_Goal of the exercise_
Select all lines in the records that include "TRONG".

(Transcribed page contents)
-------------------------

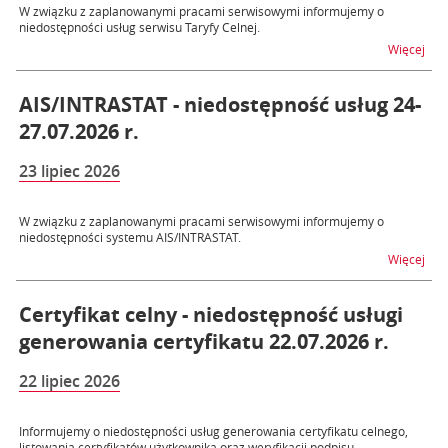
W związku z zaplanowanymi pracami serwisowymi informujemy o
niedostępności usług serwisu Taryfy Celnej.
na t
Więcej
AIS/INTRASTAT - niedostępność usług 24-
27.07.2026 r.
23 lipiec 2026
W związku z zaplanowanymi pracami serwisowymi informujemy o
niedostępności systemu AIS/INTRASTAT.
na t
Więcej
Certyfikat celny - niedostępność usługi
generowania certyfikatu 22.07.2026 r.
22 lipiec 2026
Informujemy o niedostępności usług generowania certyfikatu celnego,
listowania certyfikatów użytkownika oraz weryfikacji podpisu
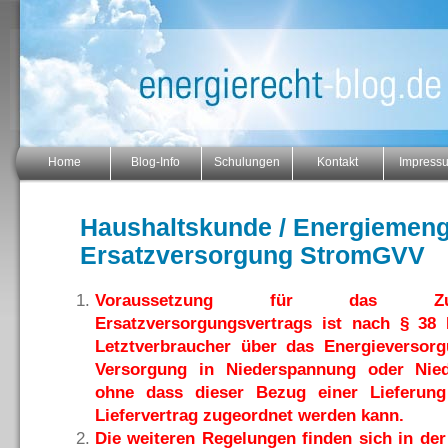
Home
Blog-Info
Schulungen
Kontakt
Impress
Haushaltskunde / Energiemeng
Ersatzversorgung StromGVV
Voraussetzung für das Zu
Ersatzversorgungsvertrags ist nach § 38
Letztverbraucher über das Energieversor
Versorgung in Niederspannung oder Nied
ohne dass dieser Bezug einer Lieferun
Liefervertrag zugeordnet werden kann.
Die weiteren Regelungen finden sich in de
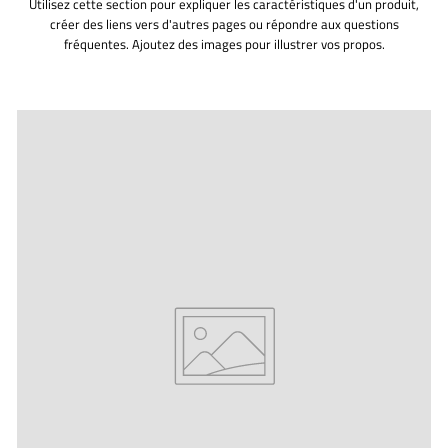
Utilisez cette section pour expliquer les caractéristiques d'un produit,
créer des liens vers d'autres pages ou répondre aux questions
fréquentes. Ajoutez des images pour illustrer vos propos.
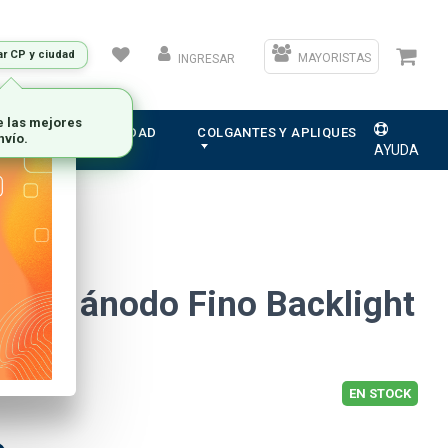
ar CP y ciudad
MAYORISTAS
INGRESAR
ION
ELECTRICIDAD
COLGANTES Y APLIQUES
AYUDA
 3V ánodo Fino Backlight
EN STOCK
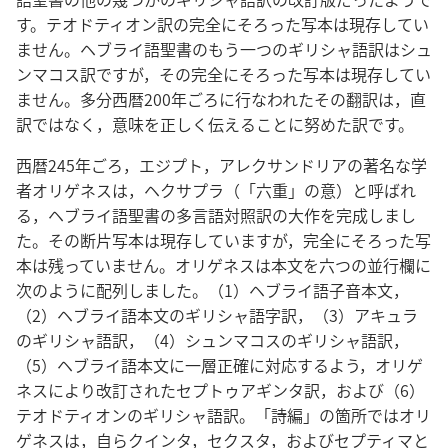
す。テオドティオン訳の完全にそろった写本は現存してい
ません。ヘブライ語聖書のもう一つのギリシャ語訳はシュ
ンマコス訳ですが，その完全にそろった写本は現存してい
ません。多分西暦200年ごろに行なわれたその翻訳は，直
訳ではなく，意味を正しく伝えることに努めた訳です。
西暦245年ごろ，エジプト，アレクサンドリアの著名な学
者オリゲネスは，ヘクサプラ（「六重」の意）と呼ばれ
る，ヘブライ語聖書の多言語対照訳の大作を完成しまし
た。その断片写本は現存していますが，完全にそろった写
本は残っていません。オリゲネスは本文を六つの並行欄に
次のように配列しました。（1）ヘブライ語子音本文，
（2）ヘブライ語本文のギリシャ語字訳，（3）アキュラ
のギリシャ語訳，（4）シュンマコスのギリシャ語訳，
（5）ヘブライ語本文に一層正確に対応するよう，オリゲ
ネスにより改訂されたセプトゥアギンタ訳，および（6）
テオドティオンのギリシャ語訳。「詩編」の箇所ではオリ
ゲネスは，自らクインタ，セクスタ，およびセプティマと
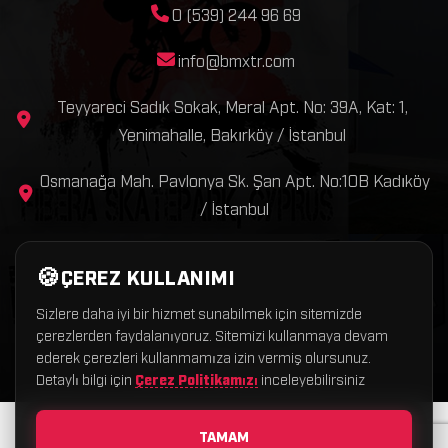
0 (539) 244 96 69
info@bmxtr.com
Teyyareci Sadık Sokak, Meral Apt. No: 39A, Kat: 1,
Yenimahalle, Bakırköy / İstanbul
Osmanağa Mah. Pavlonya Sk. Şan Apt. No:10B Kadıköy
/ İstanbul
ÇEREZ KULLANIMI
Sizlere daha iyi bir hizmet sunabilmek için sitemizde
çerezlerden faydalanıyoruz. Sitemizi kullanmaya devam
Copyright © 2026 BmxTR – Tüm hakları saklıdır.
ederek çerezleri kullanmamıza izin vermiş olursunuz.
❤
BmxTR
Alaturka Dijital
Detaylı bilgi için
Çerez Politikamızı
inceleyebilirsiniz
TAMAM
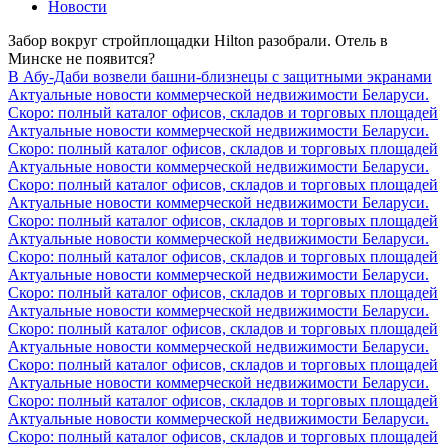
Новости
Забор вокруг стройплощадки Hilton разобрали. Отель в
Минске не появится?
В Абу-Даби возвели башни-близнецы с защитными экранами
Актуальные новости коммерческой недвижимости Беларуси.
Скоро: полный каталог офисов, складов и торговых площадей
Актуальные новости коммерческой недвижимости Беларуси.
Скоро: полный каталог офисов, складов и торговых площадей
Актуальные новости коммерческой недвижимости Беларуси.
Скоро: полный каталог офисов, складов и торговых площадей
Актуальные новости коммерческой недвижимости Беларуси.
Скоро: полный каталог офисов, складов и торговых площадей
Актуальные новости коммерческой недвижимости Беларуси.
Скоро: полный каталог офисов, складов и торговых площадей
Актуальные новости коммерческой недвижимости Беларуси.
Скоро: полный каталог офисов, складов и торговых площадей
Актуальные новости коммерческой недвижимости Беларуси.
Скоро: полный каталог офисов, складов и торговых площадей
Актуальные новости коммерческой недвижимости Беларуси.
Скоро: полный каталог офисов, складов и торговых площадей
Актуальные новости коммерческой недвижимости Беларуси.
Скоро: полный каталог офисов, складов и торговых площадей
Актуальные новости коммерческой недвижимости Беларуси.
Скоро: полный каталог офисов, складов и торговых площадей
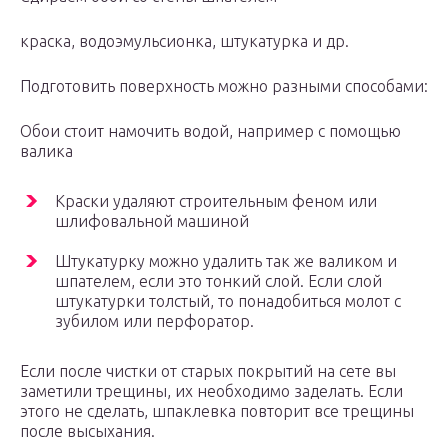
краска, водоэмульсионка, штукатурка и др.
Подготовить поверхность можно разными способами:
Обои стоит намочить водой, например с помощью
валика
Краски удаляют строительным феном или
шлифовальной машиной
Штукатурку можно удалить так же валиком и
шпателем, если это тонкий слой. Если слой
штукатурки толстый, то понадобиться молот с
зубилом или перфоратор.
Если после чистки от старых покрытий на сете вы
заметили трещины, их необходимо заделать. Если
этого не сделать, шпаклевка повторит все трещины
после высыхания.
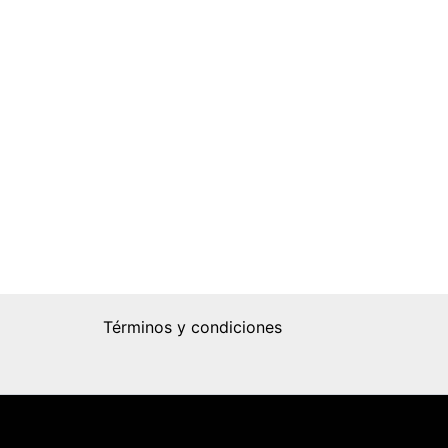
Términos y condiciones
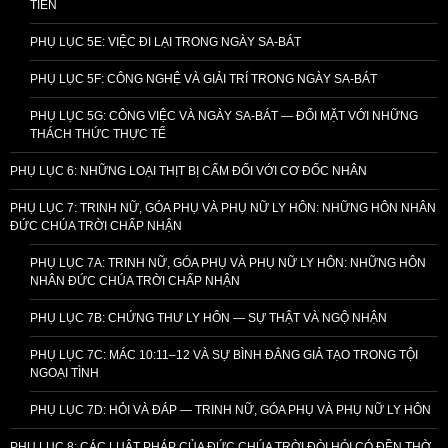
TIỄN
PHỤ LỤC 5E: VIỆC ĐI LẠI TRONG NGÀY SA-BÁT
PHỤ LỤC 5F: CÔNG NGHỆ VÀ GIẢI TRÍ TRONG NGÀY SA-BÁT
PHỤ LỤC 5G: CÔNG VIỆC VÀ NGÀY SA-BÁT — ĐỐI MẶT VỚI NHỮNG
THÁCH THỨC THỰC TẾ
PHỤ LỤC 6: NHỮNG LOẠI THỊT BỊ CẤM ĐỐI VỚI CƠ ĐỐC NHÂN
PHỤ LỤC 7: TRINH NỮ, GÓA PHỤ VÀ PHỤ NỮ LY HÔN: NHỮNG HÔN NHÂN
ĐỨC CHÚA TRỜI CHẤP NHẬN
PHỤ LỤC 7A: TRINH NỮ, GÓA PHỤ VÀ PHỤ NỮ LY HÔN: NHỮNG HÔN
NHÂN ĐỨC CHÚA TRỜI CHẤP NHẬN
PHỤ LỤC 7B: CHỨNG THƯ LY HÔN — SỰ THẬT VÀ NGỘ NHẬN
PHỤ LỤC 7C: MÁC 10:11–12 VÀ SỰ BÌNH ĐẲNG GIẢ TẠO TRONG TỘI
NGOẠI TÌNH
PHỤ LỤC 7D: HỎI VÀ ĐÁP — TRINH NỮ, GÓA PHỤ VÀ PHỤ NỮ LY HÔN
PHỤ LỤC 8: CÁC LUẬT PHÁP CỦA ĐỨC CHÚA TRỜI ĐÒI HỎI CÓ ĐỀN THỜ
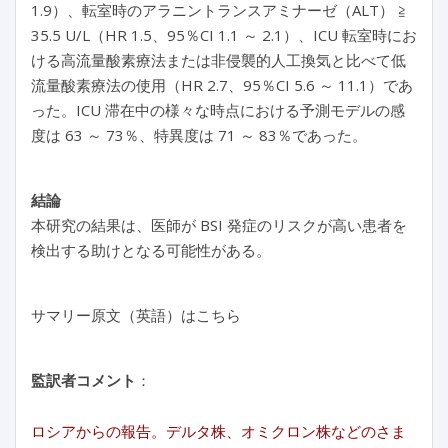
1.9）、転室時のアラニントランスアミナーゼ（ALT） ≧
35.5 U/L（HR 1.5、95％CI 1.1 ～ 2.1）、ICU 転室時にお
ける高流量酸素療法または非侵襲的人工換気と比べて低
流量酸素療法の使用（HR 2.7、95％CI 5.6 ～ 11.1）であ
った。ICU 滞在中の様々な時点における予測モデルの感
度は 63 ～ 73％、特異度は 71 ～ 83％であった。
結論
本研究の結果は、医師が BSI 発症のリスクが高い患者を
検出する助けとなる可能性がある。
サマリー原文（英語）はこちら
監訳者コメント
：
ロシアからの報告。デルタ株、オミクロン株などのさま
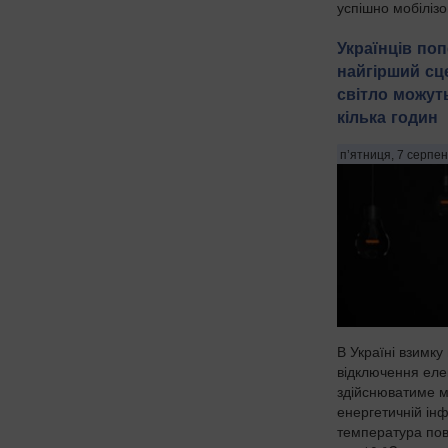
успішно мобілізо
Українців по
найгірший сц
світло можут
кілька годин
п’ятниця, 7 серпен
В Україні взимку
відключення елек
здійснюватиме м
енергетичній інф
температура пов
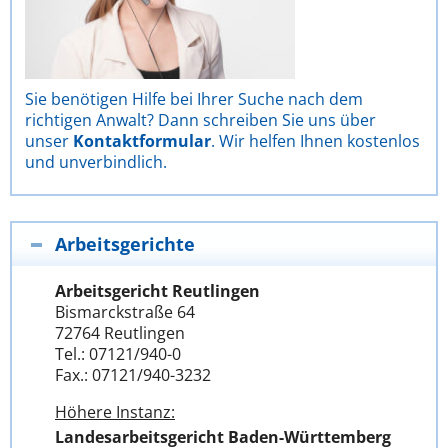
Sie benötigen Hilfe bei Ihrer Suche nach dem
richtigen Anwalt? Dann schreiben Sie uns über
unser
Kontaktformular
. Wir helfen Ihnen kostenlos
und unverbindlich.
Arbeitsgerichte
Arbeitsgericht Reutlingen
Bismarckstraße 64
72764 Reutlingen
Tel.: 07121/940-0
Fax.: 07121/940-3232
Höhere Instanz:
Landesarbeitsgericht Baden-Württemberg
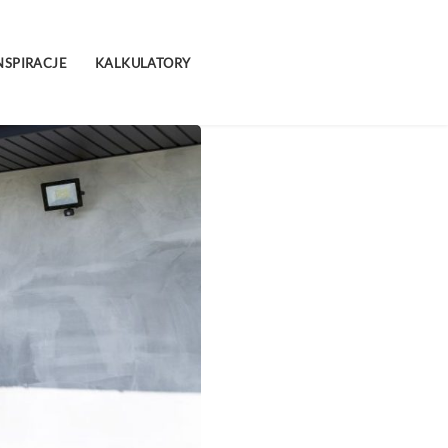
NSPIRACJE
KALKULATORY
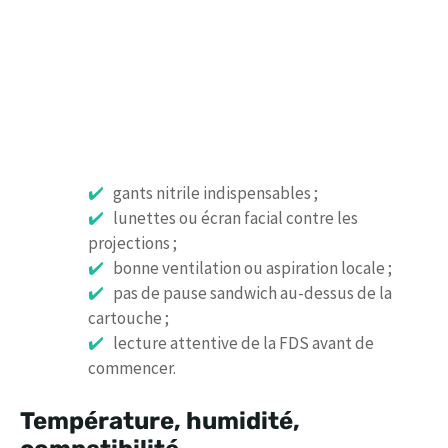
gants nitrile indispensables ;
lunettes ou écran facial contre les
projections ;
bonne ventilation ou aspiration locale ;
pas de pause sandwich au-dessus de la
cartouche ;
lecture attentive de la FDS avant de
commencer.
Température, humidité,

-------------------------

_Your response_
PHỤ LỤC 5E: VIỆC ĐI LẠI TRONG NGÀY SA-BÁT
PHỤ LỤC 5F: CÔNG NGHỆ VÀ GIẢI TRÍ TRONG NGÀY SA-BÁT
PHỤ LỤC 7C: MÁC 10:11–12 VÀ SỰ BÌNH ĐẲNG GIẢ TẠO TRONG TỘI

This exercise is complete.